Le soutien parental

Dernière mise à jour : 3 avr. 2021


Depuis la naissance nous demandons une attention de chaque instant, c’est une question de survie. Inscrit génétiquement, ces besoins sont physiques, par les soins, l’alimentation, les contacts corporels. Et aussi psychiques, les échanges, l’attentions que nous recevons influent sur notre estime de soi puis plus tard, sur notre confiance en nous.

Il suffit de voir le comportement d’un bébé de quelques mois avec sa mère pour se rendre compte de l’importance d’une attention de qualité :


- Le bébé communique avec sa mère, il attire son attention par ses mimiques, ses gestes, ses sourires. Si elle lui répond rapidement, de façon positive, gestes tendres, sourires, voix douce et claire, le bébé satisfait continue l’échange, il vocalise et peut même éclater de rire.


- S’il ne reçois pas la réponse attendue, la maman adoptant un visage sans expression, ne faisant aucun geste, pouvant détourner le regard, alors le bébé se fige, s’agite, grimace puis exprime son mal-être par les cris, la colère et les pleurs.


Très vite, le besoin d’attention du bébé grandissant se heurte à la concurrence. Maman n’est pas forcément disponible, les frères et sœurs, les activités journalières ne permettent plus la réponse immédiate. Il découvre le principe de réalité. La crainte de ne pas voir sa mère installe durablement l’angoisse.


Si dans un premier temps, le bébé a redoublé d’énergie pour obtenir ce qu’il voulait, la frustration d’une réponse tardive ou moins chaleureuse car stressée par le manque de temps par exemple, pousse le bébé à se créer un Moi rassurant. Composé de ce qu’il perçoit de son monde, de ce qu’il aime, de ses ressentis positifs, de ce qu’il imagine, des histoires qu’il se raconte, son Moi se nourrit de toutes les symbolisations et se renforce à mesure que l’enfant grandit.

Dans les moments de solitude, de tristesse, le Moi que l’enfant s’est construit est un refuge. Ce Moi réconfortant, l’enfant l’aime car il lui permet de se remonter le moral en se souvenant qu’il est important, qu’il est valable.

Cette estime de lui, c’est au travers du regard de sa mère qu’il l’a obtenu, en testant son pouvoir de séduction. A défaut d’estime de soi, il développera la honte.

Grâce aux identifications successives à ses parents, l’enfant intègre ce qui est le plus positif et aimable d’eux comme la force, la gentillesse, la persévérance, l’envie de recommencer… Ainsi, les encouragements parentaux qui accompagnent son besoin d’autonomie permettent à l’enfant de se sentir fort et reconnaissent ses qualités.
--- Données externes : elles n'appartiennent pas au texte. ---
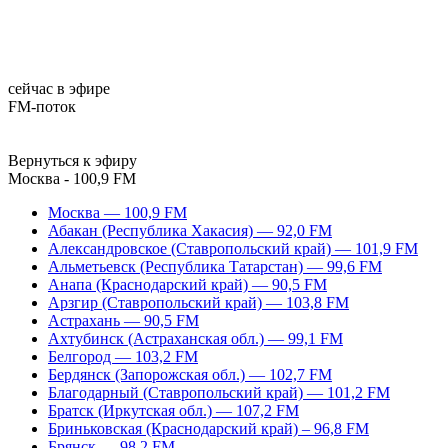
сейчас в эфире
FM-поток
Вернуться к эфиру
Москва - 100,9 FM
Москва — 100,9 FM
Абакан (Республика Хакасия) — 92,0 FM
Александровское (Ставропольский край) — 101,9 FM
Альметьевск (Республика Татарстан) — 99,6 FM
Анапа (Краснодарский край) — 90,5 FM
Арзгир (Ставропольский край) — 103,8 FM
Астрахань — 90,5 FM
Ахтубинск (Астраханская обл.) — 99,1 FM
Белгород — 103,2 FM
Бердянск (Запорожская обл.) — 102,7 FM
Благодарный (Ставропольский край) — 101,2 FM
Братск (Иркутская обл.) — 107,2 FM
Бриньковская (Краснодарский край) – 96,8 FM
Брянск — 98,2 FM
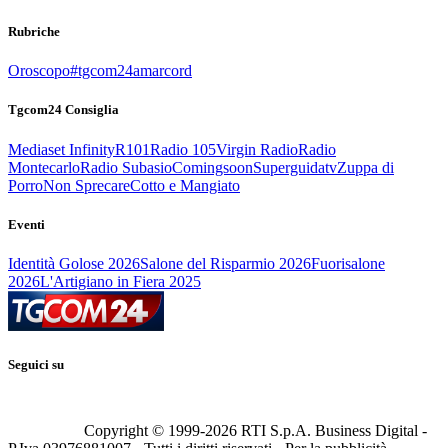
Rubriche
Oroscopo
#tgcom24amarcord
Tgcom24 Consiglia
Mediaset Infinity
R101
Radio 105
Virgin Radio
Radio
Montecarlo
Radio Subasio
Comingsoon
Superguidatv
Zuppa di
Porro
Non Sprecare
Cotto e Mangiato
Eventi
Identità Golose 2026
Salone del Risparmio 2026
Fuorisalone
2026
L'Artigiano in Fiera 2025
Seguici su
Copyright © 1999-
2026
RTI S.p.A. Business Digital -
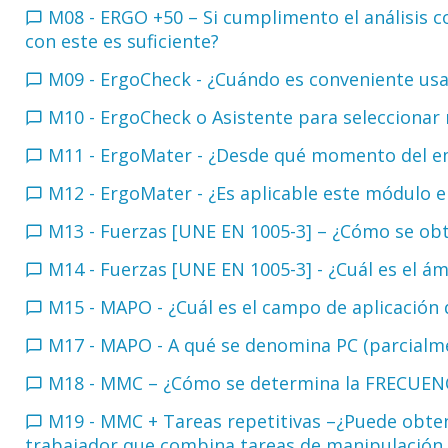
M08 - ERGO +50 – Si cumplimento el análisis 
con este es suficiente?
M09 - ErgoCheck - ¿Cuándo es conveniente us
M10 - ErgoCheck o Asistente para selecciona
M11 - ErgoMater - ¿Desde qué momento del e
M12 - ErgoMater - ¿Es aplicable este módulo 
M13 - Fuerzas [UNE EN 1005-3] – ¿Cómo se obt
M14 - Fuerzas [UNE EN 1005-3] - ¿Cuál es el 
M15 - MAPO - ¿Cuál es el campo de aplicación
M17 - MAPO - A qué se denomina PC (parcialm
M18 - MMC – ¿Cómo se determina la FRECUEN
M19 - MMC + Tareas repetitivas –¿Puede obten
trabajador que combina tareas de manipulación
L’image que l’enfant à de lui-même devient stable. Sur ces fondations solides, l’enfant construit son identité.

Les progrès réalisés dans chaque expérience d’émancipation renforcent son estime de soi.


Le Surmoi, qui consent les interdits pour ne pas « perdre » l’amour de sa mère, modifie l’image du Moi Idéal en Idéal du Moi influencé par son père. L’enfant gagne la confiance en soi grâce à la réponse de celui-ci qui l’aide à développer ses capacités de passer à l’acte. A défaut de confiance en soi, l’enfant développera la culpabilité.


Cependant, son aptitude à se surévaluer, amplifier ses qualités et oublier ses défauts doit être en accord avec la réalité. Si le narcissisme tempère les doutes et l’insécurité intérieure, évitant à l’enfant de devenir esclave des attentions et de la reconnaissance des regards extérieurs, il peut aussi donner l’effet inverse et installer le doute.


L’abandon ou la dévoration parentale rend un enfant extrêmement dépendant des attentions des autres. Car si l’enfant a intégré tout le positif de ses parents lors des identifications successives, il a aussi assimilé leur part d’« ombre » (Carl Gustav JUNG).

C’est le versant négatif de leurs personnalités, hystérique, égocentrique, tyrannique, paranoïaque, agressif…

N’ayant pas pu construire un Moi solide pour se rassurer, faute de pouvoir symboliser, bloqué par l’atteinte portée à sa pulsion de vie, il reste à la recherche de leurs réponses pour se sentir capable de… Un Moi faible rend l’enfant sans défense, vulnérable. Dans l’impossibilité de s’affirmer, de fantasmer les capacités qu’il n’a pas, il ne peut trouver dans son Moi ni l’apaisement de son sentiment d’insécurité, ni se sentir valable. Impuissant, il gardera toute sa vie le sentiment de son insignifiance, renforçant ainsi son manque d’estime en lui-même.


“Le mot progrès n’aura aucun sens tant qu’il y aura des enfants malheureux.”